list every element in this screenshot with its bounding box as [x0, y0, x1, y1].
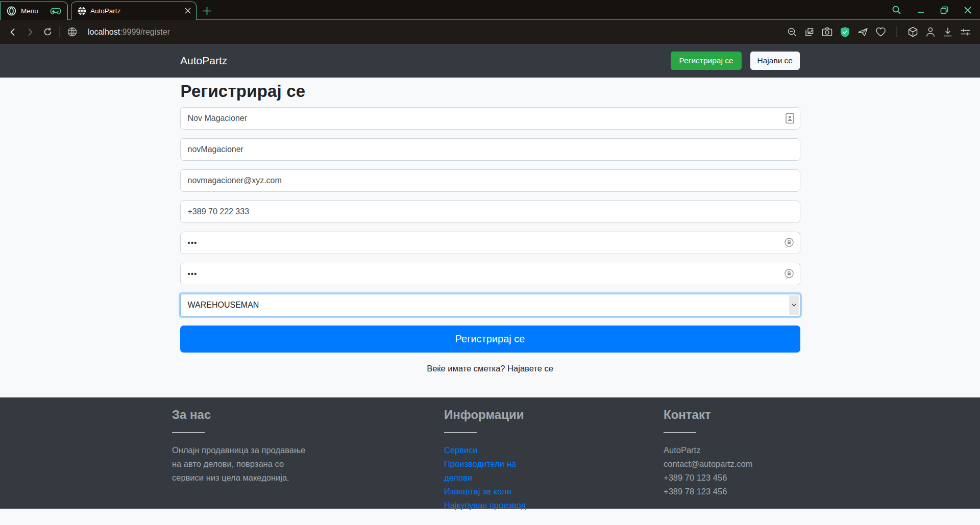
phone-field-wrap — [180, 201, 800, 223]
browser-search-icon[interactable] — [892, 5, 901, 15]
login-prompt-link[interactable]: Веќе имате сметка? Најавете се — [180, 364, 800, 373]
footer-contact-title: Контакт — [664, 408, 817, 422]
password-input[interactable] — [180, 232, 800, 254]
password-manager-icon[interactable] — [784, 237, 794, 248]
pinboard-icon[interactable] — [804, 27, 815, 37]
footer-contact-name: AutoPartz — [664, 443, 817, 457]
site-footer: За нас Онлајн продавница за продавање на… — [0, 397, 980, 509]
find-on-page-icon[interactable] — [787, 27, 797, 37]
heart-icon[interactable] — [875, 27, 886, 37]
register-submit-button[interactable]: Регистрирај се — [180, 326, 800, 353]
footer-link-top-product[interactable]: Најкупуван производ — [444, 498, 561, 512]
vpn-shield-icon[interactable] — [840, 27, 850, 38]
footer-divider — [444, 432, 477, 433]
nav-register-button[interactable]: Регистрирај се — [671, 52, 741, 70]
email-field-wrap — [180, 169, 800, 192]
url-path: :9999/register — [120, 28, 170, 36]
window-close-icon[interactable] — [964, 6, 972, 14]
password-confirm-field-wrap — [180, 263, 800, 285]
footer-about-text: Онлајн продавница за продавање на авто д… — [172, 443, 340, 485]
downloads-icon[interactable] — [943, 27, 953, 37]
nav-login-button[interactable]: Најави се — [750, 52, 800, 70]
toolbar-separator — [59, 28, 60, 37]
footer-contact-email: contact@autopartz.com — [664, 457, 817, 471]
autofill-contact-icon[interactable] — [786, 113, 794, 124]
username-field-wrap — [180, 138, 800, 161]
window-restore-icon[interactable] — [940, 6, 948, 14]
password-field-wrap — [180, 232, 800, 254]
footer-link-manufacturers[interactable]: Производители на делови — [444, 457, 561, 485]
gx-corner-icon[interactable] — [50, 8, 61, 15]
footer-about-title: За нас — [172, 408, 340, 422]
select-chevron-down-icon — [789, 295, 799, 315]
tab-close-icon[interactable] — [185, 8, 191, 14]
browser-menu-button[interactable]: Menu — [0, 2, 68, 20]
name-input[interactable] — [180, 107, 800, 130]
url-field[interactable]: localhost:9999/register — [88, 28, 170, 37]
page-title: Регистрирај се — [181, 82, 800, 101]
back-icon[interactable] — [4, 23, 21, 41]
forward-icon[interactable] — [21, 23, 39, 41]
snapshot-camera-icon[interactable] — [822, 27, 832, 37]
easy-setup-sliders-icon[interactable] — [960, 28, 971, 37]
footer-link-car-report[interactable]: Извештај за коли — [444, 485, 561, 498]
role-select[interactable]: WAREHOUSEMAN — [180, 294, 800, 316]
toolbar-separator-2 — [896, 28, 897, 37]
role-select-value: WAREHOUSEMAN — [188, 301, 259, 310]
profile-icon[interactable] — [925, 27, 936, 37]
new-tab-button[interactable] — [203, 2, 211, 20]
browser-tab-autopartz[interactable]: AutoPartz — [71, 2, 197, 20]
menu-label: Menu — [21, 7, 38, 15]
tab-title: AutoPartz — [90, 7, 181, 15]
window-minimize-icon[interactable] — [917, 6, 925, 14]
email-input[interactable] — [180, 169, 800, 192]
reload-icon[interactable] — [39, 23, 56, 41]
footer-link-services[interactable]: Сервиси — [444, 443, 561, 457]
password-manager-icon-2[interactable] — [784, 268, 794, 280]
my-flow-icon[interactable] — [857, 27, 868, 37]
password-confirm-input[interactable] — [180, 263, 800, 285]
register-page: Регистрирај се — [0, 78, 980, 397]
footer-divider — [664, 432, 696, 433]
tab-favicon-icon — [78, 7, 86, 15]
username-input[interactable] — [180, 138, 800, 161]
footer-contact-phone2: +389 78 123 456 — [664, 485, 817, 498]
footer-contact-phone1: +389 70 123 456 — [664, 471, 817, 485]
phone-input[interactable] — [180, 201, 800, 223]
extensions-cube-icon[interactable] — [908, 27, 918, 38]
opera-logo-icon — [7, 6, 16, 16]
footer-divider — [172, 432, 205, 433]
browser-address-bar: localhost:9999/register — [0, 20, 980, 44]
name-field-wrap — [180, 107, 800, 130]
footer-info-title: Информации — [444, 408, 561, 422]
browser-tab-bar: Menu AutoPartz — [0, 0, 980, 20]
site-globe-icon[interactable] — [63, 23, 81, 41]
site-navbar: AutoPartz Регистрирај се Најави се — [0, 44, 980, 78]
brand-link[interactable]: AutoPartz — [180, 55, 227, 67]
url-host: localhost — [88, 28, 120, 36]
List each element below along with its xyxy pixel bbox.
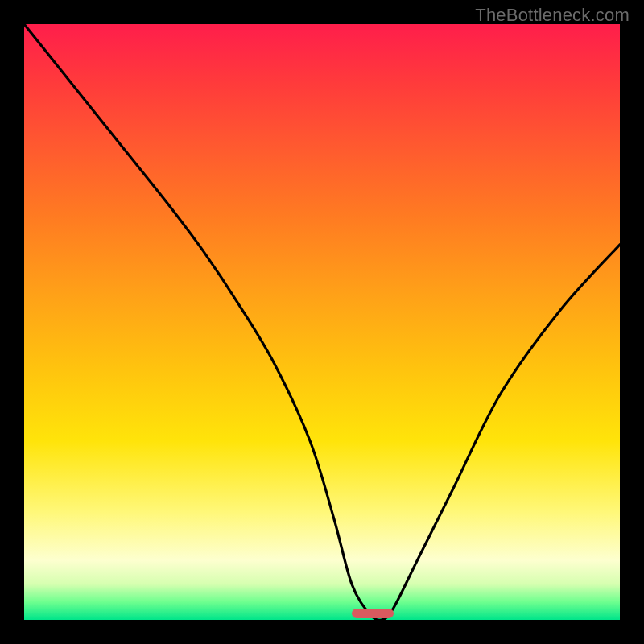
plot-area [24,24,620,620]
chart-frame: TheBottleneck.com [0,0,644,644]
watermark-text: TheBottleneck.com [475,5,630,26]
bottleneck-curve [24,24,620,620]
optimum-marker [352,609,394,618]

********************

Please, leaving out all pictures, transcribe exactly the lines above from the one containing "List each element" through the final line, both included.

Exercise output:
List each element below along with its xyxy pixel bbox.
plot-area [24,24,620,620]
chart-frame: TheBottleneck.com [0,0,644,644]
watermark-text: TheBottleneck.com [475,5,630,26]
bottleneck-curve [24,24,620,620]
optimum-marker [352,609,394,618]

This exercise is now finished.